EXERCISE BRIEF: In the entries below, find the line with "Le chien. Histoire, hygiène, médecine, vade-mec" and the line with "فطائر اللحم العربية بطريقة ناجحة وطعم يخ"; reproduce those two lines and all lines between them exactly, without pictures.

-- DATA follows --

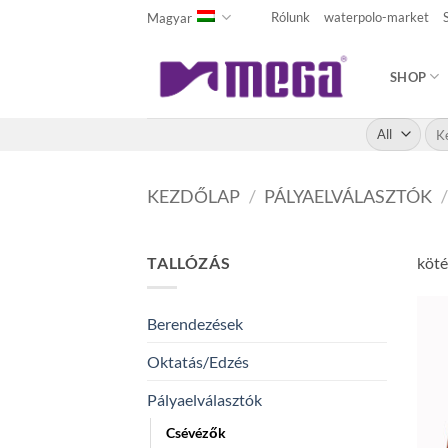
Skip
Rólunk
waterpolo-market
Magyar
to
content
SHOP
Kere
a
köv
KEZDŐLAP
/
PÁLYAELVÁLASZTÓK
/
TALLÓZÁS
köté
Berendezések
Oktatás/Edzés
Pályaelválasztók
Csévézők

-- DATA concluded --
-- DATA follows --

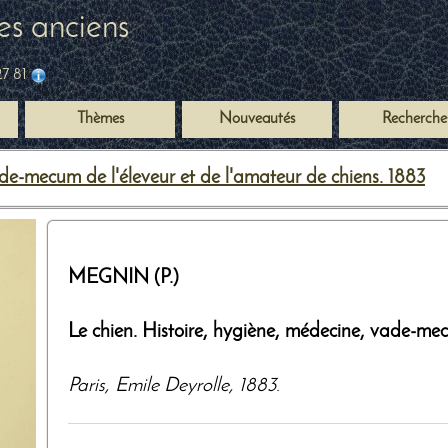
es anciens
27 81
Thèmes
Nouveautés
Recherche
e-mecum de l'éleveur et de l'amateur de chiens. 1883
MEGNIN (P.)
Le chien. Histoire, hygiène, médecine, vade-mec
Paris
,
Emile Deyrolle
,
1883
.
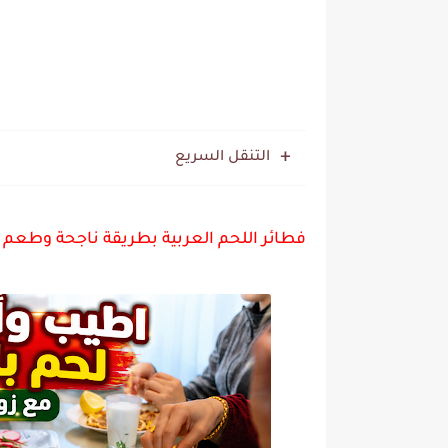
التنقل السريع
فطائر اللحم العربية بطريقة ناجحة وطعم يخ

-- DATA concluded --

ANSWER:
Le chien. Histoire, hygiène, médecine, vade-mec
Paris
,
Emile Deyrolle
,
1883
.
التنقل السريع
فطائر اللحم العربية بطريقة ناجحة وطعم يخ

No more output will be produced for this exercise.